2. To tax ‘the problem’ and allow the most viable and cost-effective solutions for industry and transportation to emerge. Introducing an international CO2 emissions tax at a fixed rate, with a clear implementation and ramp-up timeline would be the fairest mechanism and would allow for clear planning and investment. Within this, other greenhouse gas emissions (primarily methane, F-Gases and N2O) must also be taxed, for example based on their 20-year equivalence for CO2 emissions.
3. To commit funds from GHG emissions taxation to ‘community’ based projects that private investors are unlikely to champion, such as distributed biomass to hydrogen and other renewable fuels in remote agricultural locations.
4. To support transformational research, such as the use of DAC for the simultaneous capture of CO2 and methane from the air. The use of solid carbon (which is created during from turquoise hydrogen production from methane splitting) as a soil improver is a similar area that warrants fundamental research.
5. To place more emphasis and urgency on CO2 capture, collection, logistics infrastructure and business model development. For example, to develop a similar vision to the “European Hydrogen Backbone” pipeline for a CO2 network in Europe that feeds ideal CCS locations under the North Sea, such as the Utsira formation.

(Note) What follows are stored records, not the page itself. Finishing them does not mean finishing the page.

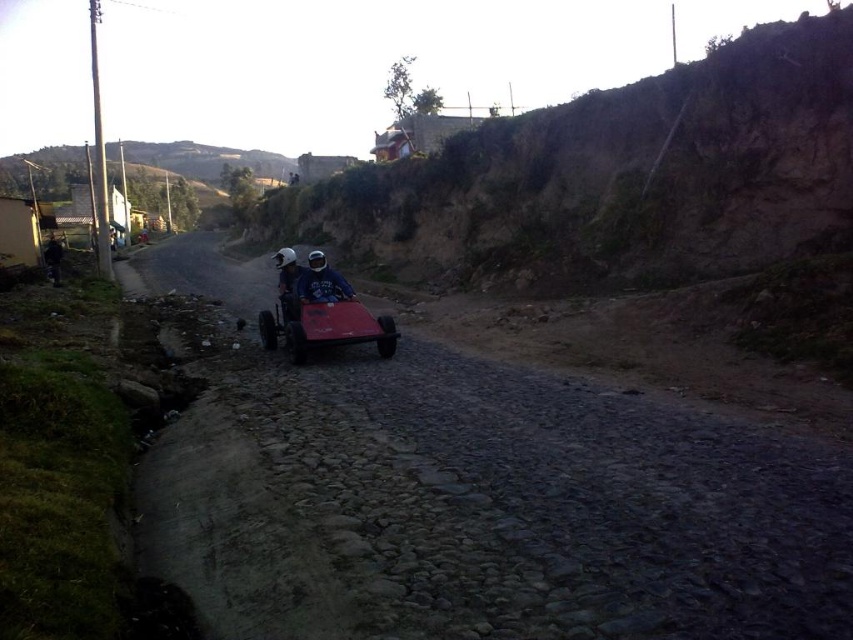 Question: Which point is closer to the camera?

Choices:
 (A) coord(326,307)
 (B) coord(277,275)
 (C) coord(340,294)

Answer: (A)

Question: Does dirt track at center appear on the right side of matte white helmet at center?

Choices:
 (A) yes
 (B) no

Answer: (A)

Question: Which point is closer to the camera taking this photo?

Choices:
 (A) (287, 310)
 (B) (309, 260)

Answer: (A)

Question: Does dirt track at center have a larger size compared to matte white helmet at center?

Choices:
 (A) no
 (B) yes

Answer: (B)

Question: Does matte blue helmet at center have a lesser width compared to matte white helmet at center?

Choices:
 (A) yes
 (B) no

Answer: (B)

Question: Estimate the real-world distances between objects in this image. Which object is farther from the matte blue helmet at center?

Choices:
 (A) matte white helmet at center
 (B) dirt track at center
 (C) shiny red toy car at center

Answer: (B) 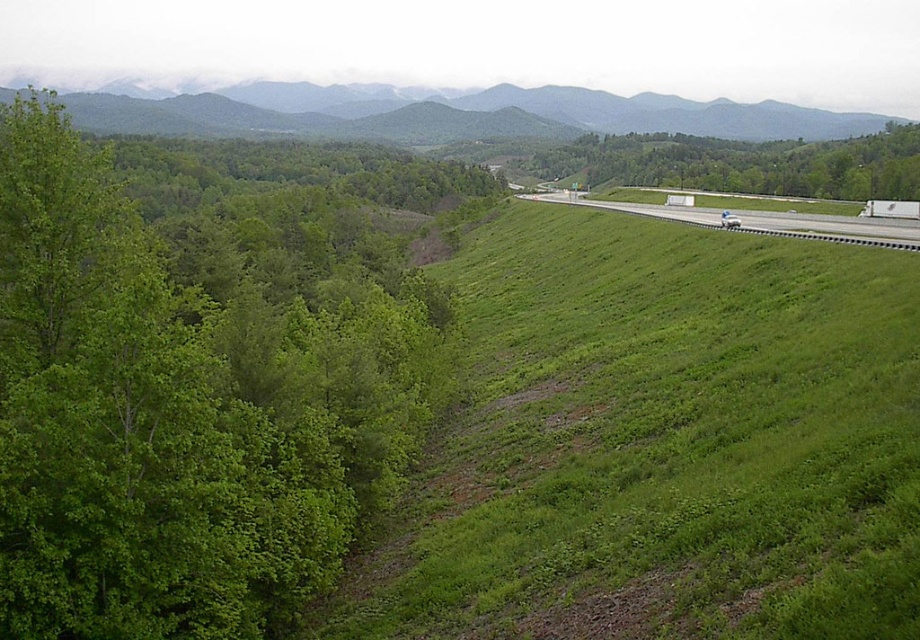 Who is higher up, green leafy tree at center or white asphalt highway at right?

green leafy tree at center is above.

Is green leafy tree at center smaller than white asphalt highway at right?

Actually, green leafy tree at center might be larger than white asphalt highway at right.

The height and width of the screenshot is (640, 920). What do you see at coordinates (743, 164) in the screenshot?
I see `green leafy tree at center` at bounding box center [743, 164].

This screenshot has width=920, height=640. Find the location of `green leafy tree at center`. green leafy tree at center is located at coordinates (743, 164).

Does green leafy tree at left have a greater height compared to white asphalt highway at right?

Indeed, green leafy tree at left has a greater height compared to white asphalt highway at right.

Looking at this image, can you confirm if green leafy tree at left is thinner than white asphalt highway at right?

Incorrect, green leafy tree at left's width is not less than white asphalt highway at right's.

Does point (283, 291) come in front of point (807, 230)?

No, it is not.

Identify the location of green leafy tree at left. (194, 394).

The image size is (920, 640). What do you see at coordinates (194, 394) in the screenshot?
I see `green leafy tree at left` at bounding box center [194, 394].

Which is more to the left, green leafy tree at left or green grassy hillside at upper center?

green leafy tree at left

Between point (447, 396) and point (506, 113), which one is positioned in front?

Positioned in front is point (447, 396).

The height and width of the screenshot is (640, 920). Identify the location of green leafy tree at left. (194, 394).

6. To broaden the discussion related to carbon capture beyond enhanced oil recovery (EOR) or permanent underground CO2 storage. Raise awareness of the broad range of technologies, such as accelerated mineralisation and turquoise hydrogen production, that exist for a long-term carbon storage. More precise terminology such as CCM to describe carbon capture and mineralization or CCR, meaning carbon capture and recycling (eg for synthetic fuels production) will help.
7. To review established practices in agriculture and the food supply chain such as stubble burning. Stimulate research into the use of alternative fertilizers and soil improvers that reduce N2O emissions and nutritional supplements such as red seaweed that can reduce methane emissions from cattle farming.

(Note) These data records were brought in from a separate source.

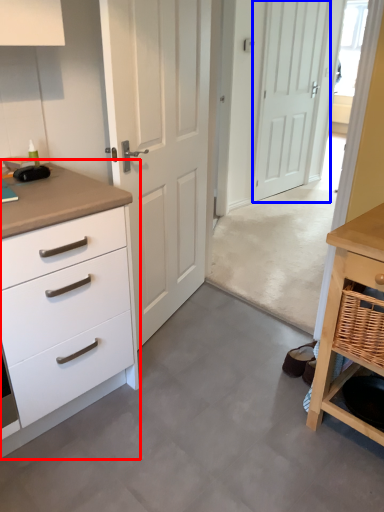 Question: Which object is further to the camera taking this photo, chest of drawers (highlighted by a red box) or door (highlighted by a blue box)?

Choices:
 (A) chest of drawers
 (B) door

Answer: (B) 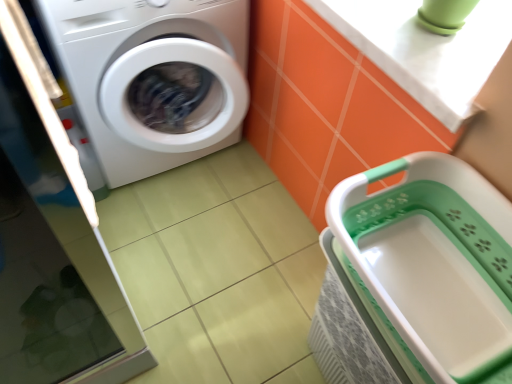 Question: From the image's perspective, does white glossy washing machine at left appear lower than white glossy counter top at upper right?

Choices:
 (A) yes
 (B) no

Answer: (B)

Question: Can white glossy counter top at upper right be found inside white glossy washing machine at left?

Choices:
 (A) no
 (B) yes

Answer: (A)

Question: Is white glossy washing machine at left aimed at white glossy counter top at upper right?

Choices:
 (A) no
 (B) yes

Answer: (A)

Question: Can you confirm if white glossy washing machine at left is thinner than white glossy counter top at upper right?

Choices:
 (A) no
 (B) yes

Answer: (A)

Question: Can you confirm if white glossy washing machine at left is bigger than white glossy counter top at upper right?

Choices:
 (A) yes
 (B) no

Answer: (A)

Question: Choose the correct answer: Is white glossy washing machine at left inside white plastic basket at lower right or outside it?

Choices:
 (A) inside
 (B) outside

Answer: (B)

Question: From a real-world perspective, is white glossy washing machine at left above or below white plastic basket at lower right?

Choices:
 (A) above
 (B) below

Answer: (B)

Question: Is point (70, 76) positioned closer to the camera than point (409, 284)?

Choices:
 (A) closer
 (B) farther

Answer: (B)

Question: From the image's perspective, is white glossy washing machine at left positioned above or below white plastic basket at lower right?

Choices:
 (A) above
 (B) below

Answer: (A)

Question: In the image, is white glossy counter top at upper right on the left side or the right side of white plastic basket at lower right?

Choices:
 (A) left
 (B) right

Answer: (B)

Question: Is white glossy counter top at upper right inside the boundaries of white plastic basket at lower right, or outside?

Choices:
 (A) outside
 (B) inside

Answer: (A)

Question: In terms of height, does white glossy counter top at upper right look taller or shorter compared to white plastic basket at lower right?

Choices:
 (A) short
 (B) tall

Answer: (A)

Question: Is white glossy counter top at upper right wider or thinner than white plastic basket at lower right?

Choices:
 (A) wide
 (B) thin

Answer: (A)

Question: Is white glossy counter top at upper right wider or thinner than white glossy washing machine at left?

Choices:
 (A) thin
 (B) wide

Answer: (A)

Question: From their relative heights in the image, would you say white glossy counter top at upper right is taller or shorter than white glossy washing machine at left?

Choices:
 (A) tall
 (B) short

Answer: (B) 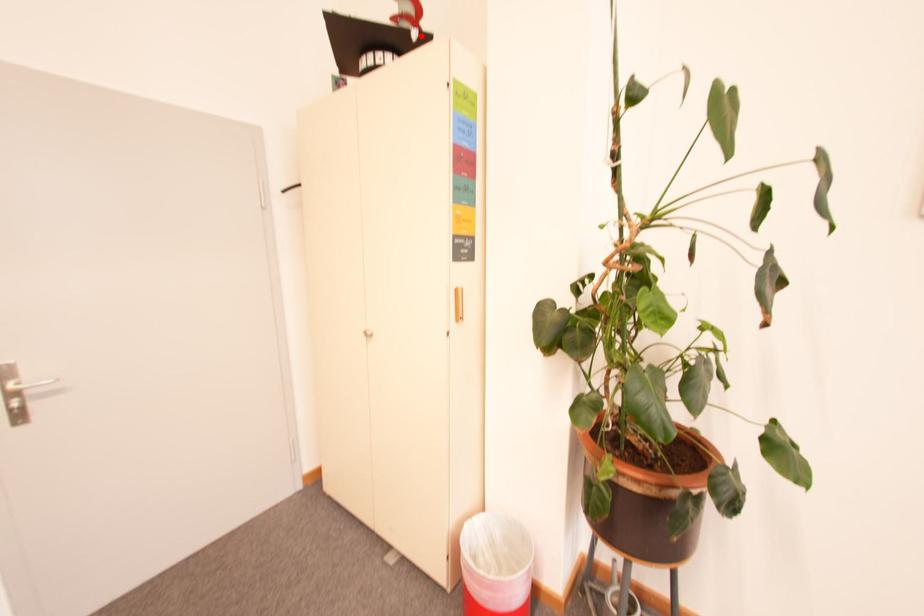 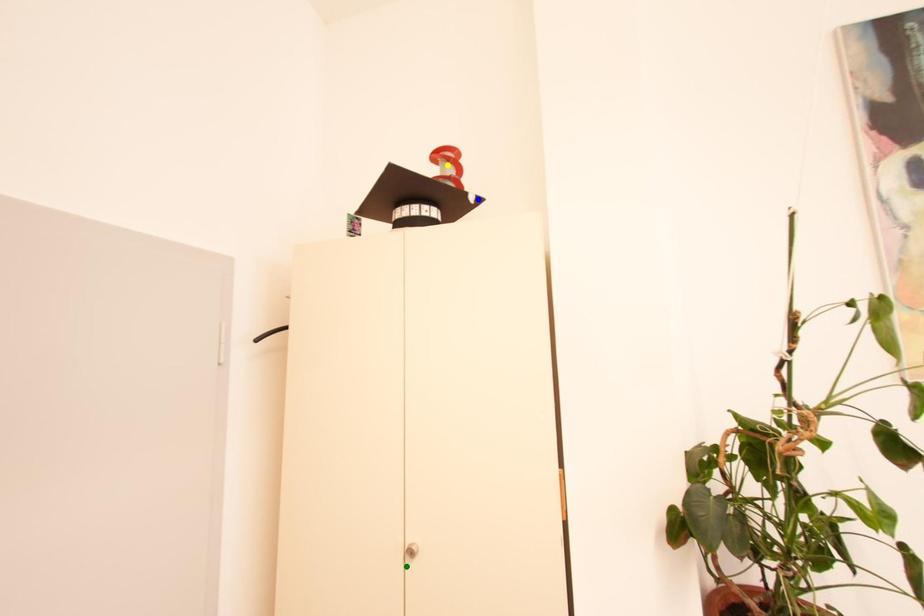 Question: I am providing you with two images of the same scene from different viewpoints. A red point is marked on the first image. You are given multiple points on the second image. Which point in image 2 is actually the same real-world point as the red point in image 1?

Choices:
 (A) yellow point
 (B) blue point
 (C) green point

Answer: (B)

8. To focus on tighter control of F-Gases production because release to atmosphere from utilisation is difficult to monitor and oversee due to the diverse range of domestic applications, such as refrigeration and small business applications, eg car aircon system maintenance.

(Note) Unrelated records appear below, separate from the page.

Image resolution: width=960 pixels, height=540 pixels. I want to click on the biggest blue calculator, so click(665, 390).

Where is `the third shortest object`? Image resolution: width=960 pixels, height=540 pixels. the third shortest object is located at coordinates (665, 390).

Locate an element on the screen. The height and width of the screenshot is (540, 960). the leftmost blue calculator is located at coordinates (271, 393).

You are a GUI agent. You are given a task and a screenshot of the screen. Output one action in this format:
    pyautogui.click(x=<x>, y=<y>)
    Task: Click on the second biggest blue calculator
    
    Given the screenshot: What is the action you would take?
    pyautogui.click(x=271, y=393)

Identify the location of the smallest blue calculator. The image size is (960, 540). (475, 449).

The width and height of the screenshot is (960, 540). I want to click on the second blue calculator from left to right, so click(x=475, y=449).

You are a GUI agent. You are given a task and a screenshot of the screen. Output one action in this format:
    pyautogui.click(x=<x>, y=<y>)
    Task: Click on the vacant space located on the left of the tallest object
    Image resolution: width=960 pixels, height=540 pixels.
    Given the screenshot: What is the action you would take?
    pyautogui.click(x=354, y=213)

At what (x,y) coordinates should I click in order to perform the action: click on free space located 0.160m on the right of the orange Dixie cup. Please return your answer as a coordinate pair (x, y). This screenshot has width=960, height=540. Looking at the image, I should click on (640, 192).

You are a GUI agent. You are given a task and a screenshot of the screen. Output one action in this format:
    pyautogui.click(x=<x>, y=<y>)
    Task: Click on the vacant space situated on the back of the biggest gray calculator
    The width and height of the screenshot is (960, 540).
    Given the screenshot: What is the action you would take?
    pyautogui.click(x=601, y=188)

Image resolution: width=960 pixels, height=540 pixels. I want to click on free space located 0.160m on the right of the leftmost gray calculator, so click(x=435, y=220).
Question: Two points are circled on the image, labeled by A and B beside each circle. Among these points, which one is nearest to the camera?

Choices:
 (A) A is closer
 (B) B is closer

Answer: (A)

9. To recognise that forests and wetlands are an integral part of the solution and must be protected, even if there is an opportunity cost versus deforestation for agriculture or logging.
10. To shift the debate away from black and white ‘or’ choices between competing good ideas, such as BEV vs FCEV or green hydrogen vs blue hydrogen towards accepting that a mix of technologies will be required. When it comes to solutions, there is a lot to be done: “and” is the key work, not “or”.
COP26 will need to balance the needs for hope and urgency of action. The Paris Agreement set the scene and has been signed by all the UNFCC member states, but current climate conditions indicate that the 1.5 and perhaps 2 °C targets will be overshot. COP26 must maintain the focus on achieving universal alignment to tougher targets and rapid action.
Setting the right tone at COP26 will also be essential to encourage visionary, blame-free, collective international action. Developing nations and countries that are reliant on fossil fuel exports for financial, political and social stability will need support to implement greenhouse gas emissions reduction. A healthy dose of international good spirit will be required at COP26 in addition to debate and policy proposals.